Would you tally how many lines in the records include the word "Utilizzare"? Reply with the number only.

• Input data:
□ □ □ □
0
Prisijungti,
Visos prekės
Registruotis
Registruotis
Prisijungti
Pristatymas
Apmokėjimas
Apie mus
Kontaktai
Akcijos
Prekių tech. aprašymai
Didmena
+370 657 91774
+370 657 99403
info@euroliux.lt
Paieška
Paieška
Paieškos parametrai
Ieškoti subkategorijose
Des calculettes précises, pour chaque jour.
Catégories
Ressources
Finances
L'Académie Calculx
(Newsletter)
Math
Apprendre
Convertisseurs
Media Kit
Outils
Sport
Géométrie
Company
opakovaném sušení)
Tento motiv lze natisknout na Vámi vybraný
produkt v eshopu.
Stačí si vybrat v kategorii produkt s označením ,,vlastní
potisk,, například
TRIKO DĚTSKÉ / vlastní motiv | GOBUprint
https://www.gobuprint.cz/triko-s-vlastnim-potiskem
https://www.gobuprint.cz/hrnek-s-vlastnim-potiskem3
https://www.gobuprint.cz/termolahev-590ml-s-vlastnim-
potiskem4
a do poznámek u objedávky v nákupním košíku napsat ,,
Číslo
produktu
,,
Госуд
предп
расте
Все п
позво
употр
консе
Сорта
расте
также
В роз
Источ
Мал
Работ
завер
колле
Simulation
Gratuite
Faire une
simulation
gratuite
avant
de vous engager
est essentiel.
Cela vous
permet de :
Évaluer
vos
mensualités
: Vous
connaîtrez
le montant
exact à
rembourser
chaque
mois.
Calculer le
□ □ □ □
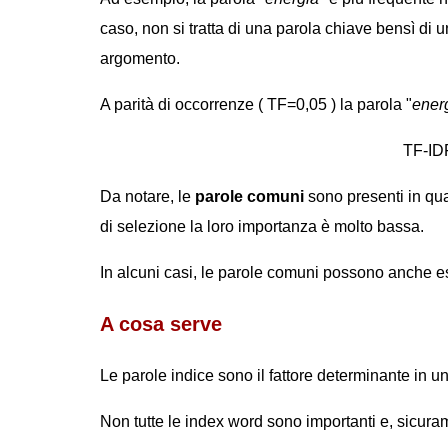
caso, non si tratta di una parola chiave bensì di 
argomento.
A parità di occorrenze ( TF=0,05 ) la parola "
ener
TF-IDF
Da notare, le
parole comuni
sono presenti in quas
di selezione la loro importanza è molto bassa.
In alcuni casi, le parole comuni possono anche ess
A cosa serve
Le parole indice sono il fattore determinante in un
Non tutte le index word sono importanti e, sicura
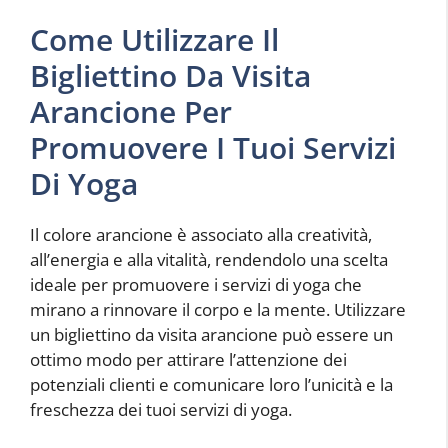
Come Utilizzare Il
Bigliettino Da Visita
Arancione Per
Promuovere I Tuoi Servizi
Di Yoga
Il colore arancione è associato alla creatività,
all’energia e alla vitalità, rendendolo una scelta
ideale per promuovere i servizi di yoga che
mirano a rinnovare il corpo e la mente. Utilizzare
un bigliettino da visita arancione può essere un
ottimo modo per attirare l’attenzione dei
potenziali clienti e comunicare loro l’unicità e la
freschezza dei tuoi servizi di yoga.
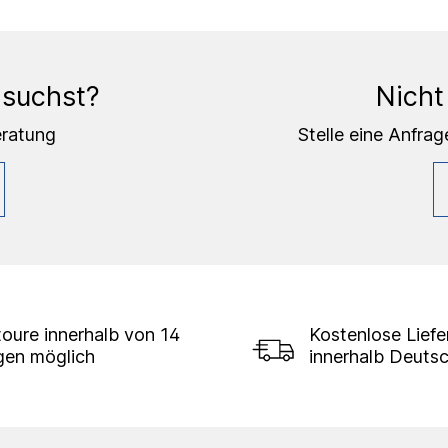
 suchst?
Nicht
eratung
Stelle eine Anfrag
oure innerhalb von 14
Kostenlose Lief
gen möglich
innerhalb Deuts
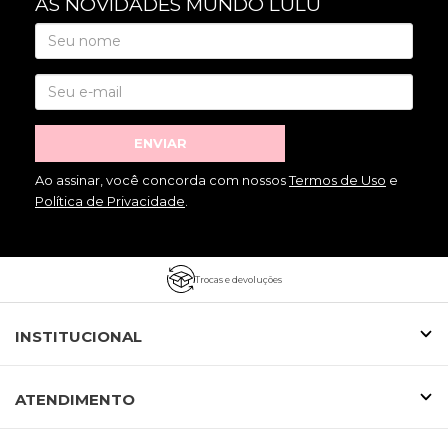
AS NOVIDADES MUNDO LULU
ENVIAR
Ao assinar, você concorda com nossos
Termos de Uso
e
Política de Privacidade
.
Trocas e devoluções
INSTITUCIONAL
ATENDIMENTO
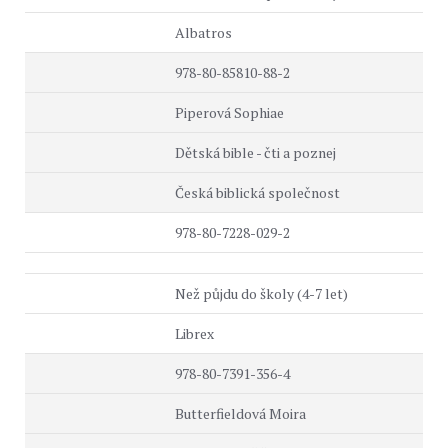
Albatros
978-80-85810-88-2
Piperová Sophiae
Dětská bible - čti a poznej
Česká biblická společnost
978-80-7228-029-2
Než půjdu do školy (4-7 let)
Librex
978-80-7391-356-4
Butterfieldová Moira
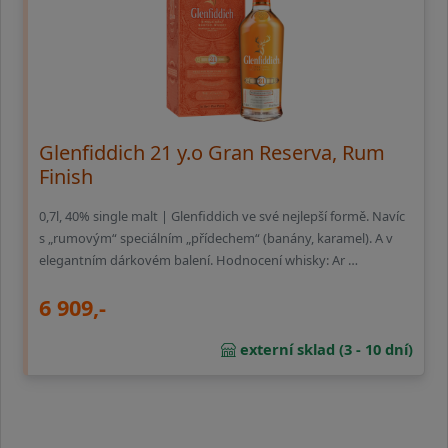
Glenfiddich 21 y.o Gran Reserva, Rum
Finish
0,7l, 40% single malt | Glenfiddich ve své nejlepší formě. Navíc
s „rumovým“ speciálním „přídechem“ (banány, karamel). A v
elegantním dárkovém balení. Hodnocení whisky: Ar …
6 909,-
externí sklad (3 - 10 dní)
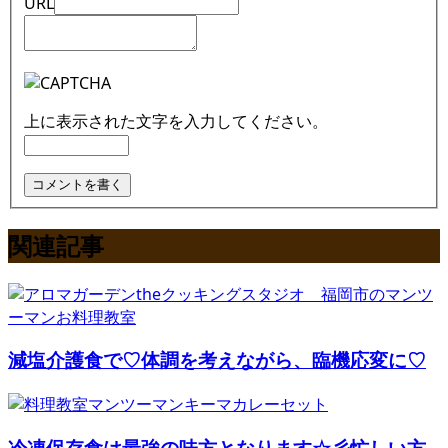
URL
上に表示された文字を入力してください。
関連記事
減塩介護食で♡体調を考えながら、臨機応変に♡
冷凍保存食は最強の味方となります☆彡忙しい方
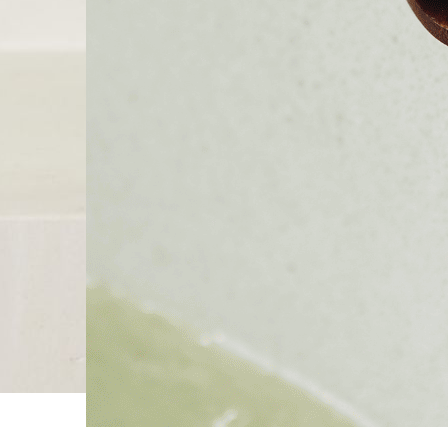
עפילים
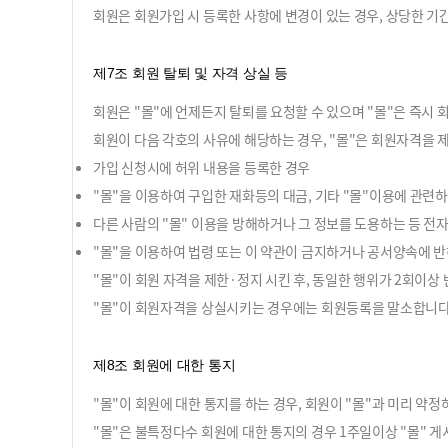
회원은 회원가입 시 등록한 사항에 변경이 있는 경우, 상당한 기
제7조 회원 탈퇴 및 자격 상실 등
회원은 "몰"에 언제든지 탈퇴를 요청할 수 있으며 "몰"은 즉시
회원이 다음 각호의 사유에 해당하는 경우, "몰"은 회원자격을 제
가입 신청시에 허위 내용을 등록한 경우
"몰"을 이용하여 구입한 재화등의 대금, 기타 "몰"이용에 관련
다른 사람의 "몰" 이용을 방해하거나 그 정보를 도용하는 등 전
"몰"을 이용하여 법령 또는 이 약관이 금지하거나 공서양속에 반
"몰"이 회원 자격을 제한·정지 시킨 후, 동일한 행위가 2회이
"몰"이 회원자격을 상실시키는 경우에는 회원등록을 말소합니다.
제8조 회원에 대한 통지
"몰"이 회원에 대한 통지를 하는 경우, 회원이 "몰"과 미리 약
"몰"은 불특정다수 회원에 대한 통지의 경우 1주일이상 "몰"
□ □ □ □
• Finished exercise:
2